Everything I’ve written below is drawn from my memory, as accurately as I can recall it. Some details may have been exaggerated for dramatic effect, but on the whole, I’ve strove to keep things as factual as possible. No names (save for one) have been revealed, although it is possible some of my more observant friends may be able to deduce the people in question.
Alright, Seung. Alright, MountainMadman. Out with it. Let’s talk about love.
Parents, mom, dad, relatives: if you are reading this, prepare your world to be turned upside-down, because most of what I write in this piece I haven’t told anybody – not even you.
I’ve fallen in love three times. The first time was in first grade. The second time was in high school. The third time was in college.
My first love has since disappeared from my life, and enough time has passed, I think, that I feel it’s okay. So:
Alyssa. You sat next to me in first grade.
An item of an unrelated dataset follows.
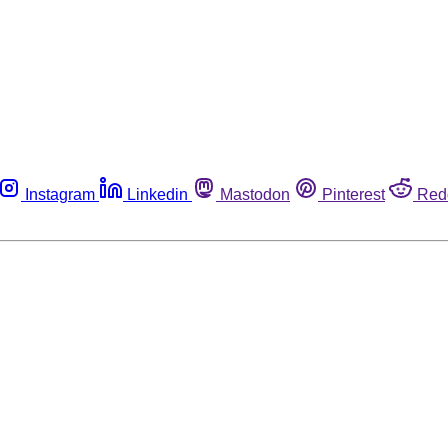
Instagram
Linkedin
Mastodon
Pinterest
Red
You always had your hair tied into a braid; to me, who had never seen white people before, you simply glowed (there may have been a slight racial tinge to my initial fascination). You were brilliant, you shone on the playground, you could go higher on the swing than any of your friends.
You came over to my house a few times. We ate pizza, played in the pool, got stung by bees together.
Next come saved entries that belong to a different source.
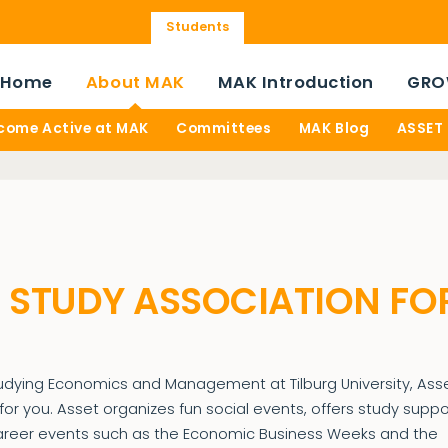
Students
Home
About MAK
MAK Introduction
GRO
come Active at MAK
Committees
MAK Blog
ASSET
| STUDY ASSOCIATION FO
tudying Economics and Management at Tilburg University, Asse
for you. Asset organizes fun social events, offers study suppo
areer events such as the Economic Business Weeks and the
You also borrowed my copy of Super Mario 64. You haven’t returned it yet and I still haven’t forgiven you for it.
You taught me English. When I cried because everyone else got their sticker and I didn’t, you gave me yours. I lived in the El Cerrito apartments; it was a five-minute walk to your house. We spent a lot of time together, you and me.
And then, you moved. We promised to stay in touch – so did our mothers – but we never saw each other again, and all I have left to remember you by is a single photo, you on the right in a white sundress and pizza sauce on your chin, and me on the left in a bowl haircut and looking positively demented (as most of my pictures usually turn out).
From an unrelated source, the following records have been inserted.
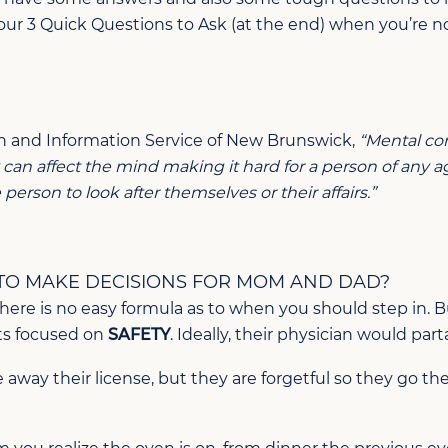
our 3 Quick Questions to Ask (at the end) when you’re no
n and Information Service of New Brunswick,
“Mental com
y can affect the mind making it hard for a person of any 
erson to look after themselves or their affairs.”
 TO MAKE DECISIONS FOR MOM AND DAD?
d there is no easy formula as to when you should step in.
ts focused on
SAFETY
. Ideally, their physician would part
 away their license, but they are forgetful so they go t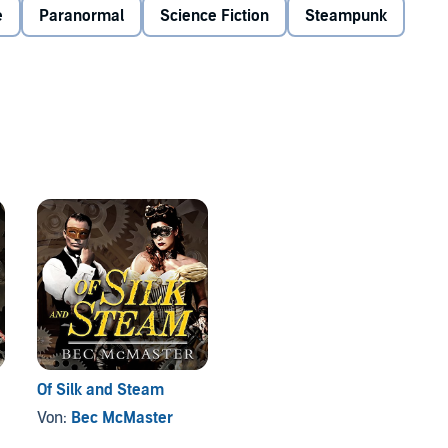
e
Paranormal
Science Fiction
Steampunk
Of Silk and Steam
Von:
Bec McMaster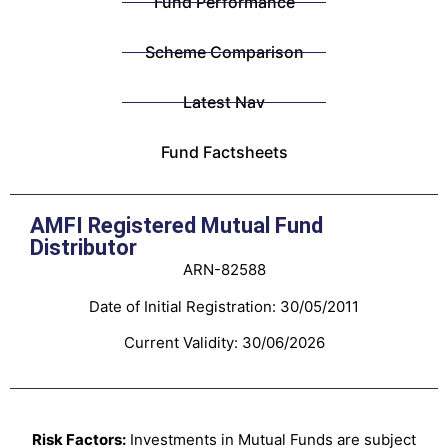
Fund Performance
Scheme Comparison
Latest Nav
Fund Factsheets
AMFI Registered Mutual Fund
Distributor
ARN-82588
Date of Initial Registration: 30/05/2011
Current Validity: 30/06/2026
Risk Factors:
Investments in Mutual Funds are subject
I’d really like to see you again. I’d like to say thank you for all the times you’ve helped me. I didn’t realize it then – I was in the first grade, after all – but now, I’m pretty sure that my life would have been a lot worse without you. You were my first love, and I’m not ashamed to say I still remember it.
I met you, my second love, in my last year of middle school, when I joined the orchestra. I played the piano, you played a string instrument – what it exactly was, my memory fails me. Through mutual friends, we first said hello to each other, and became friends.
As middle school finished, we scattered. I went to a special high school for the smart and gifted (a horrible decision, it later turned out), you went to a high school for the arts (which, you later confided in me, had also been a horrible decision).
We still kept up contact with each other, the only remaining link in our circle of friends.
You initiated the first spark, the one conversation that set it off. It was during the night, when I was half-asleep and my arms were aching from holding my cell phone above my head for too long.
The months following that were some of the most exhilarating in my life, as I kept repeating to myself – so this is what being in love feels like.
You kept me company through my first year of college, if only via electronic imprints through my cell phone and the occasional Skype chat. I remain truly in your debt; you made my first year in college much less lonely than it could have been otherwise, and it was part of what gave me the strength to adapt to a completely new way of life.
Once again, just as it had in high school, you were my only remaining link to my previous life. Just like a hard-set rock pounded by waves, you remained a constant, someone to always turn to.
Our chats were, more often than not, filled with passion and a desire to be with each other. Texts such as “I MISS YOU” and “I MISS YOU TOO” happened at least twice a night (this may cause some of you to puke up your breakfasts, in which case you shouldn’t be reading something titled “Falling in Love” in the first place).
Although we were never officially boyfriend and girlfriend – which gave me a convenient excuse whenever one of my relatives asked me “do you have a girlfriend yet?” – it was pretty clear, to both of us, that we shared a special bond.
Despite that, though, we fell apart near the end of my freshman year, and the circumstances behind the falling-out is something that still haunts me to this day. Perhaps I’ll talk about it some other time. Not in this piece, though – this is supposed to be a happy post, not angsty.
The most recent one happened just a month or so ago. I’m not going to talk about that because I simply don’t feel comfortable talking about it yet, and also out of respect to the other side of the equation.
Suffice to say that she was – and is – incredibly beautiful, supportive, and a good friend, still.
There have been countless other crushes, of course, some lasting longer than others – Chelsi, Claire, Amy, Jacobie, Katie, et cetera, et cetera. I went to a ball with one; a party with another; Disneyland with yet another. But they were not loves, in the sense that I truly cared about who they were (if any of you are reading this right now, I’m sorry in advance). I cared about the quick satisfaction, the fleeting moment when I could say “I have a girlfriend” or “I stayed up late last night”. Many of these crushes are still my good friends; if you are reading this, and recognize yourself, I hope you’ll be able to forgive me for the way I once viewed you in my life.
Why am I talking about this now? Why am I bringing back old memories, some of which are best to lie forgotten?
Because Christmas – yes, this is how I’m tying everything together – isn’t just about celebrating the end of the year. It’s also about looking back and thinking about everything you’ve done in your life.
And falling in love is, perhaps, one of the most important things you could ever do with yours.